Subscribe to our weekly newsletter


Americans and racial divide on the streets of 1942 Calcutta

12 July, 2021 15:38:12
Americans and racial divide on the streets of 1942 Calcutta

It was 1942, the year that defined the fate of an impoverished Calcutta, with the notorious Bengal Famine of 1943 looming large amidst the ravages of World War II. It was during this time that American soldiers landed in Calcutta. But the Great American Dream didn’t, nor did any help for Bengal from America, a nation that modern day Bengalis are keen to settle in.

In his article titled ‘The Bengal Famine of 1943 and the American Insensitiveness to Food Aid’, historian Manish Sinha writes: “In August 1943, Calcutta Mayor Syed Baddruja cabled President Franklin Roosevelt, urging him and British Prime Minister Winston Churchill to arrange immediately for the shipment of food grains to India. While Roosevelt passed along the cable to the State Department, which was well aware of the difficult food situation in Bengal, Roosevelt refused to take any action, not intending to provoke British resentment against American interference.” 

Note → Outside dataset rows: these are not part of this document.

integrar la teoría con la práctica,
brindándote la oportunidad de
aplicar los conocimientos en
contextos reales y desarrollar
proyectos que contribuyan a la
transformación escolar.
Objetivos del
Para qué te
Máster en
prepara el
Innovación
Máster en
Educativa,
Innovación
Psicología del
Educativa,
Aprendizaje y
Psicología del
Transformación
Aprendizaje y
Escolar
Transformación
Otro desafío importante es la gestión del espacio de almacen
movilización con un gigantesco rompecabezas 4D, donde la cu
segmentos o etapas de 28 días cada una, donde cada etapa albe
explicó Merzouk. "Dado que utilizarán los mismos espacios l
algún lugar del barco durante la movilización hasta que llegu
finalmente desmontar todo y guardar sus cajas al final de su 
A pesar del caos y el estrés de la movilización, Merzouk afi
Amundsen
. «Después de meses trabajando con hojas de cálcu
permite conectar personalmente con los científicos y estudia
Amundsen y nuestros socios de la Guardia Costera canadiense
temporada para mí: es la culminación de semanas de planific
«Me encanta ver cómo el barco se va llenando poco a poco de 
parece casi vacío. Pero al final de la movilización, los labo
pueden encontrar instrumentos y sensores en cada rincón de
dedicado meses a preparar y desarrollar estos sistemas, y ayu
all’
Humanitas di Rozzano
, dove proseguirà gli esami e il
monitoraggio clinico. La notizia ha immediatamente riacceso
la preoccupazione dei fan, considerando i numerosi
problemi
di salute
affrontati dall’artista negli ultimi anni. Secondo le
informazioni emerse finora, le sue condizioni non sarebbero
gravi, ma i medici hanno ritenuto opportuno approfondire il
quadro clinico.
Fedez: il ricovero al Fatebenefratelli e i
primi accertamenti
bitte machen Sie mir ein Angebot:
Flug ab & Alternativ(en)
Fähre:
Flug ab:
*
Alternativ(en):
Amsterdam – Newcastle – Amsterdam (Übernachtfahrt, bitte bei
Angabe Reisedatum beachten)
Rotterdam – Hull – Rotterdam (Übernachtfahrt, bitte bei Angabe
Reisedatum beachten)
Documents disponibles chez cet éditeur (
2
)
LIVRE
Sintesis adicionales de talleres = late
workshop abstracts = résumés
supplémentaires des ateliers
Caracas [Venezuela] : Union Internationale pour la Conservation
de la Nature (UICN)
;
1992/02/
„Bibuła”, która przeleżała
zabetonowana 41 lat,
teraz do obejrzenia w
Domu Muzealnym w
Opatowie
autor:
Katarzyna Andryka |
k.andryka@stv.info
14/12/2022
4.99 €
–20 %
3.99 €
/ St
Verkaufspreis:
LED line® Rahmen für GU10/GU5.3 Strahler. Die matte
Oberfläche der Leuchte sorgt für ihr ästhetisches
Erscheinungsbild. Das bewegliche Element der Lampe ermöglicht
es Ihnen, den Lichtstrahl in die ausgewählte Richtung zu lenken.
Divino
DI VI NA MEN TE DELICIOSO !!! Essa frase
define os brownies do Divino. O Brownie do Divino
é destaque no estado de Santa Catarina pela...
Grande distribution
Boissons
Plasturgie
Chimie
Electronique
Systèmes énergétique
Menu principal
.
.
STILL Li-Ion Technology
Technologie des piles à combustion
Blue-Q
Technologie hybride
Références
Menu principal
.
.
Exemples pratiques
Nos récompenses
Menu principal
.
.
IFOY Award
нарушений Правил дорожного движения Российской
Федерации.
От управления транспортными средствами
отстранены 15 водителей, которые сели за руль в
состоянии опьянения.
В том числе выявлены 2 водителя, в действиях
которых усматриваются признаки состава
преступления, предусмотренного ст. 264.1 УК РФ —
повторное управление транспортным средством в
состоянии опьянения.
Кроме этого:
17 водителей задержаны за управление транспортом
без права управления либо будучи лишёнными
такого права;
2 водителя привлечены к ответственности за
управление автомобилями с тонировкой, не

But that did not stop them from sending American troops to a country they were not ready to support. Beginning in 1942, some 150,000 American troops were stationed in Bengal. To help them settle in, pocket-books were given to the soldiers, with detailed instructions on how they must conduct themselves in India. One such book was ‘The Calcutta Key’, with details about Calcutta streets, markets, how to bargain, where to find alcohol, women etc. It asked soldiers to ‘avoid political discussions’, and mentioned the famine conditions. “American troops can expect to see during their time in Bengal hunger and famine…” An American GI mentions how the poor were huddled on the streets, peering through glass windows at the food shops with nothing to eat. But the American government ensured that the GIs did not get too close to the locals. 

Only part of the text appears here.